Rate increases in the North American and International reinsurance markets are due to modest losses and poor results– not a hardening market, finds a report by Willis Re, the reinsurance arm of Willis Group Holdings, the global insurance broker.
The 1st View mid-year renewals report, entitled "Looks can be Deceiving", finds that despite headline figures forecasting rate increases, there is plentiful capacity in the market. The targeted underwriting approach taken by most reinsurers to manage, analyze and, in some cases, de-risk their portfolios, has been rewarded with differential pricing, the report finds. This approach has been welcomed by cedents, but does not support a generalized market hardening.
“The reinsurance market is stable and orderly, but the reality is that it is not hardening,” says Peter Hearn, chairman of Willis Re. “In fact, some buyers with loss-free programmes, even in areas of peak exposure, have managed to obtain risk-adjusted rate reductions at the 1st June 1 and 1st July renewals.”
Although the report identifies model change and macro-economic factors as playing an “increasingly muted role”, Hearn acknowledges changing regulatory requirements and the challenges around investment income as significant industry trends.
“The impact of changes to vendor catastrophe models is becoming increasingly muted as the industry becomes more sophisticated,” he says. “Companies and Regulators realise that they cannot be too reliant on one model, and are instead blending models to show realistic possible outcomes.”
According to the report, most reinsurers’ satisfactory investment returns in 2011 were derived from capital gains arising from falling interest rates.

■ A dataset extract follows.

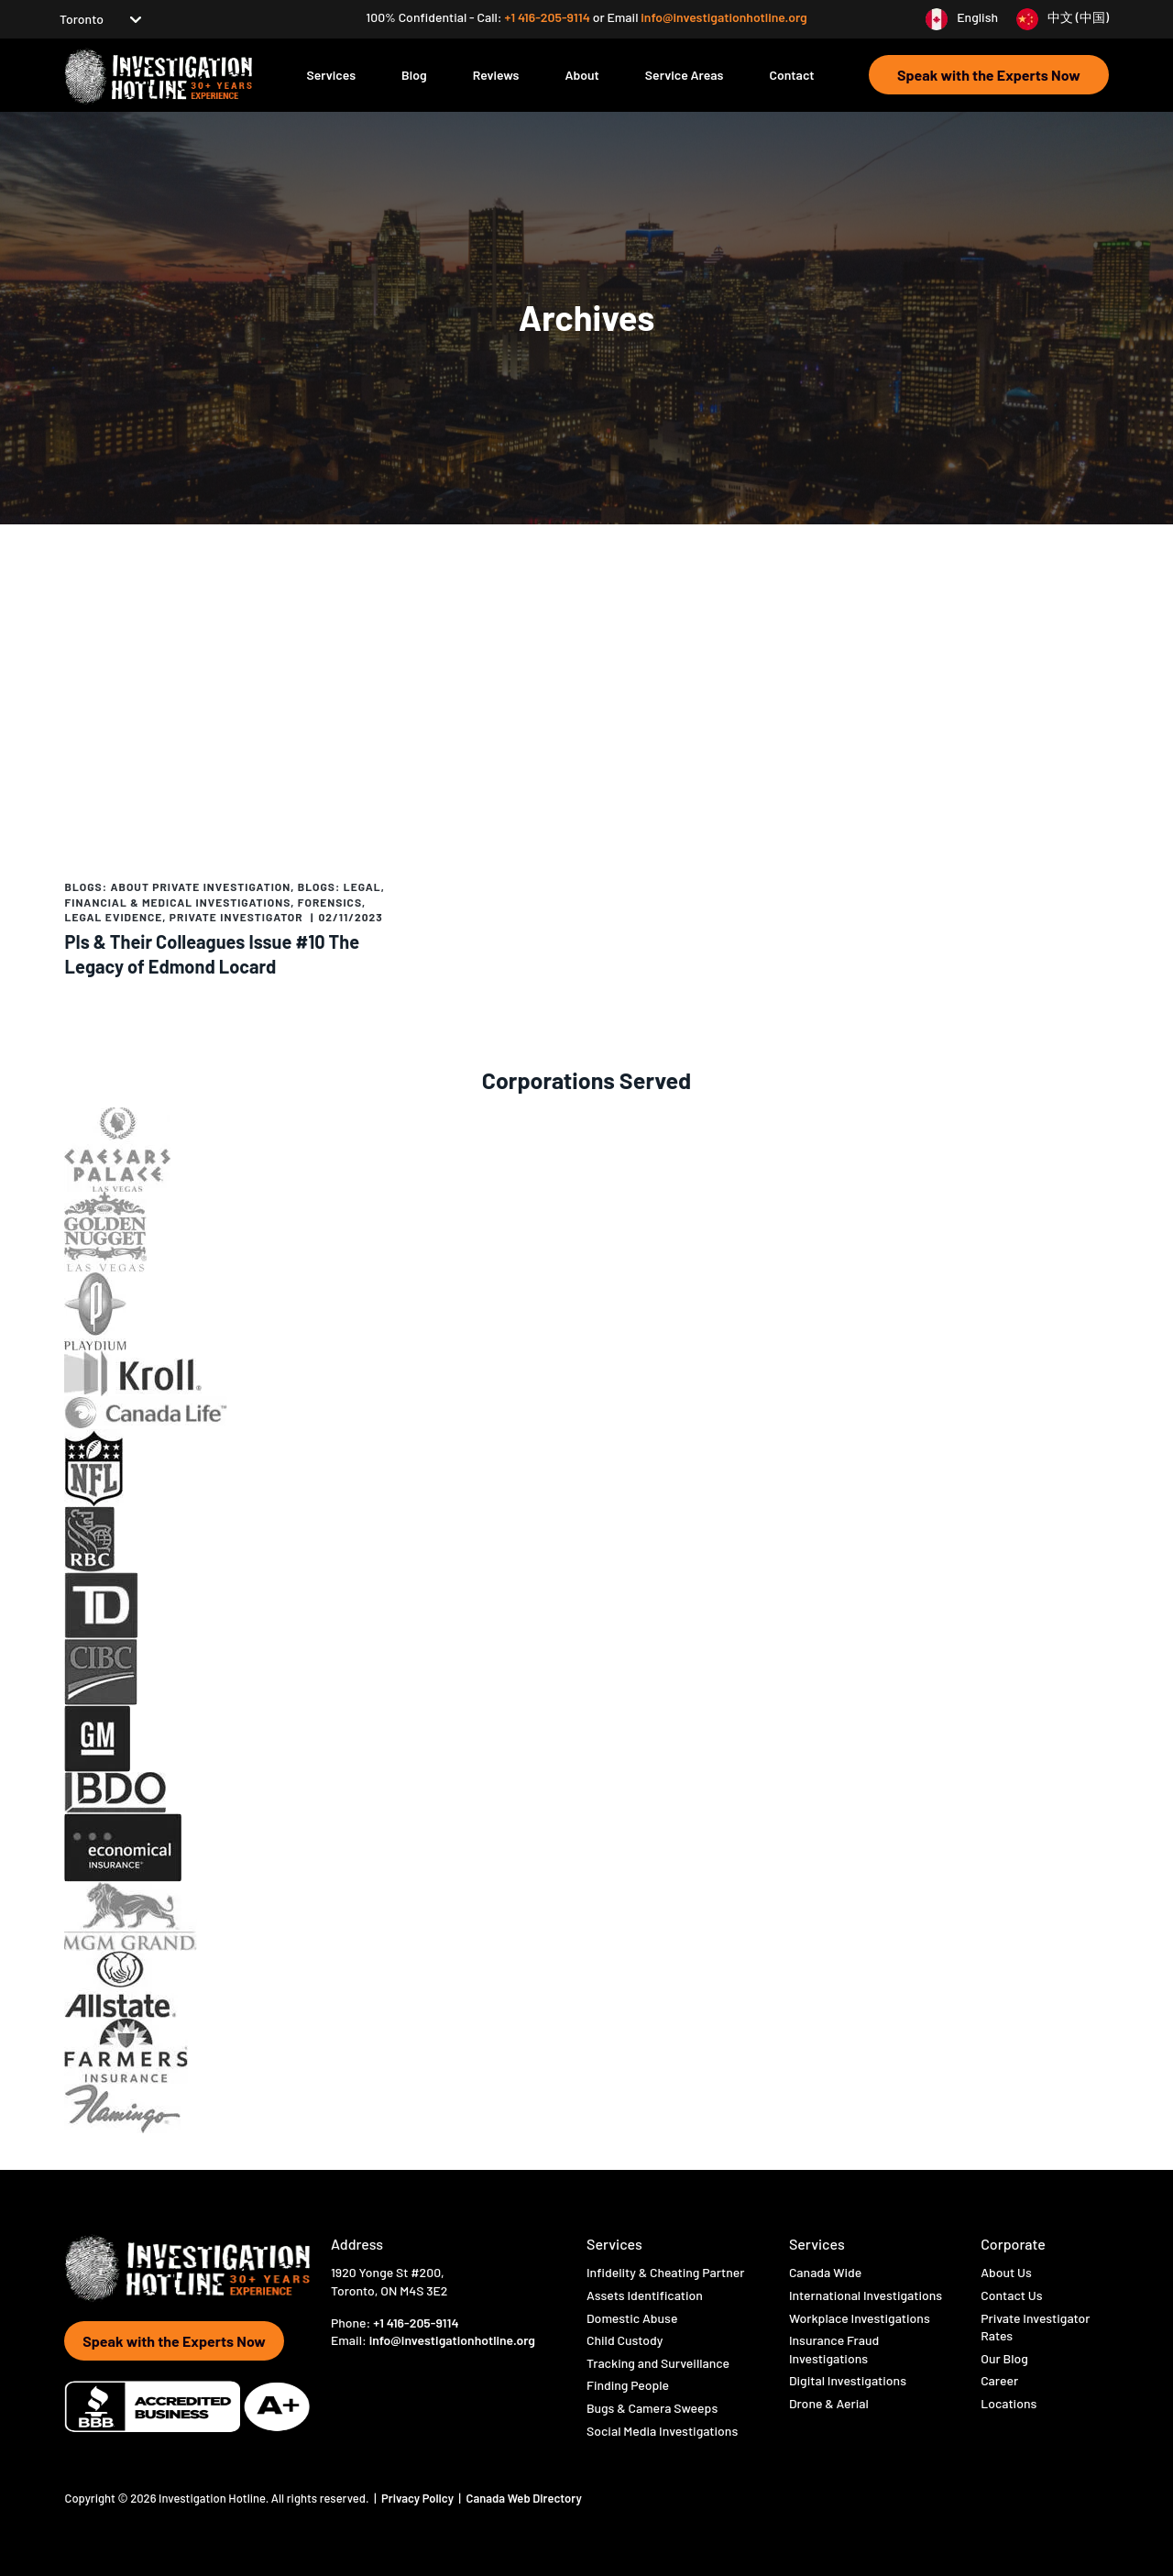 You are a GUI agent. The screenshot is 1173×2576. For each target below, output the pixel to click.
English (977, 17)
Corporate (1013, 2243)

There are concerns however, that once interest rates begin to rise, falling values of bond portfolios could result in potential investment losses for reinsurers.
Hearn comments that it is the impact of external economic factors that could eventually result in a hardening market. He says “Curiously, despite the fact this scenario is well known and widely discussed in industry circles, pricing on longer tail classes remains soft despite these warning signs to reinsurers’ balance sheets. The eventual increase in interest rates, coupled with an increase in inflation, could potentially trigger a hard market ahead of significant loss events.”